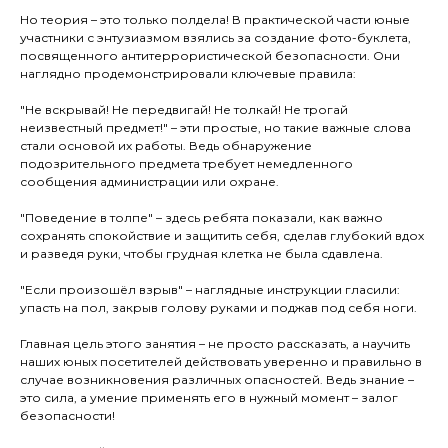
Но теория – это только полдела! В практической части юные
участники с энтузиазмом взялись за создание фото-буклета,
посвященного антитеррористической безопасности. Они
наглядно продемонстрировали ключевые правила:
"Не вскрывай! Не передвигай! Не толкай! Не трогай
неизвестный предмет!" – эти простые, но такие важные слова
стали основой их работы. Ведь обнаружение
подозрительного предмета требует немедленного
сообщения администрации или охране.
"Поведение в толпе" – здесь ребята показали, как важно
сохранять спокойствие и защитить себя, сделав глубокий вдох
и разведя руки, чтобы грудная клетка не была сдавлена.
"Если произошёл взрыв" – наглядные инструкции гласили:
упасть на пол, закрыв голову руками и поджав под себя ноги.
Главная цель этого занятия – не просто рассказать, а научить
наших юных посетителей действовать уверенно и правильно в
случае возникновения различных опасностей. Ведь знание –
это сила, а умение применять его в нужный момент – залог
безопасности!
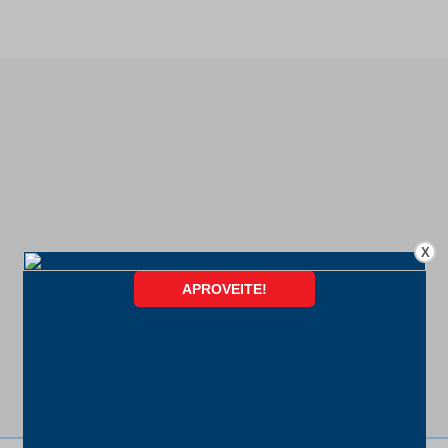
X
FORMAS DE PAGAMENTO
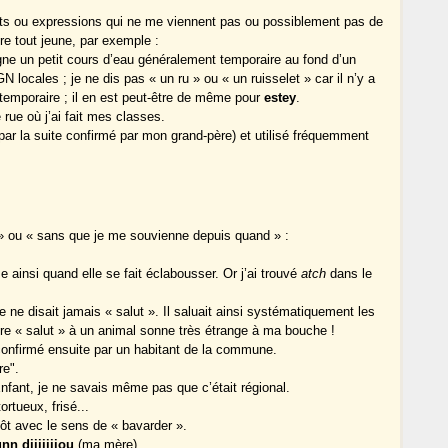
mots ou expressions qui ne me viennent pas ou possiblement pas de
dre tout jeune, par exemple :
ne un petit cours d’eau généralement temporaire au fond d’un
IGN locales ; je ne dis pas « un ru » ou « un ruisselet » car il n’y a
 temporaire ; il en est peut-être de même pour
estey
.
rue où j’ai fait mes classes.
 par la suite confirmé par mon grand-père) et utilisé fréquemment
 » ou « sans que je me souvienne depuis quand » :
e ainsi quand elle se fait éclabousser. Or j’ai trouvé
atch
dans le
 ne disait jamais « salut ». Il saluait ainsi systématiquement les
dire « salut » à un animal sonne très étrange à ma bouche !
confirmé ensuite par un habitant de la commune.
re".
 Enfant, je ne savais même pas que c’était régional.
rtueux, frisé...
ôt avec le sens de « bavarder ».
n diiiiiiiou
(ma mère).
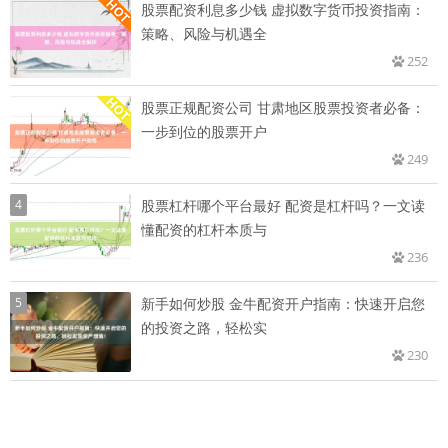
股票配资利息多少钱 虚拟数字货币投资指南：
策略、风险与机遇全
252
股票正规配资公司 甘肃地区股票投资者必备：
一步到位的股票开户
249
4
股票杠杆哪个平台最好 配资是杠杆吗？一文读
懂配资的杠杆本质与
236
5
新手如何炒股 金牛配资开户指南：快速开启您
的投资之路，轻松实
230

= Description of the task =
Copy each line of the records above exactly as written. Do not carry over any picture.

= Answer below =
Но теория – это только полдела! В практической части юные
участники с энтузиазмом взялись за создание фото-буклета,
посвященного антитеррористической безопасности. Они
наглядно продемонстрировали ключевые правила:
"Не вскрывай! Не передвигай! Не толкай! Не трогай
неизвестный предмет!" – эти простые, но такие важные слова
стали основой их работы. Ведь обнаружение
подозрительного предмета требует немедленного
сообщения администрации или охране.
"Поведение в толпе" – здесь ребята показали, как важно
сохранять спокойствие и защитить себя, сделав глубокий вдох
и разведя руки, чтобы грудная клетка не была сдавлена.
"Если произошёл взрыв" – наглядные инструкции гласили:
упасть на пол, закрыв голову руками и поджав под себя ноги.
Главная цель этого занятия – не просто рассказать, а научить
наших юных посетителей действовать уверенно и правильно в
случае возникновения различных опасностей. Ведь знание –
это сила, а умение применять его в нужный момент – залог
безопасности!
X
FORMAS DE PAGAMENTO
mots ou expressions qui ne me viennent pas ou possiblement pas de
dre tout jeune, par exemple :
ne un petit cours d’eau généralement temporaire au fond d’un
IGN locales ; je ne dis pas « un ru » ou « un ruisselet » car il n’y a
 temporaire ; il en est peut-être de même pour
estey
.
rue où j’ai fait mes classes.
 par la suite confirmé par mon grand-père) et utilisé fréquemment
 » ou « sans que je me souvienne depuis quand » :
e ainsi quand elle se fait éclabousser. Or j’ai trouvé
atch
dans le
 ne disait jamais « salut ». Il saluait ainsi systématiquement les
dire « salut » à un animal sonne très étrange à ma bouche !
confirmé ensuite par un habitant de la commune.
re".
 Enfant, je ne savais même pas que c’était régional.
rtueux, frisé...
ôt avec le sens de « bavarder ».
n diiiiiiiou
(ma mère).
股票配资利息多少钱 虚拟数字货币投资指南：
策略、风险与机遇全
252
股票正规配资公司 甘肃地区股票投资者必备：
一步到位的股票开户
249
4
股票杠杆哪个平台最好 配资是杠杆吗？一文读
懂配资的杠杆本质与
236
5
新手如何炒股 金牛配资开户指南：快速开启您
的投资之路，轻松实
230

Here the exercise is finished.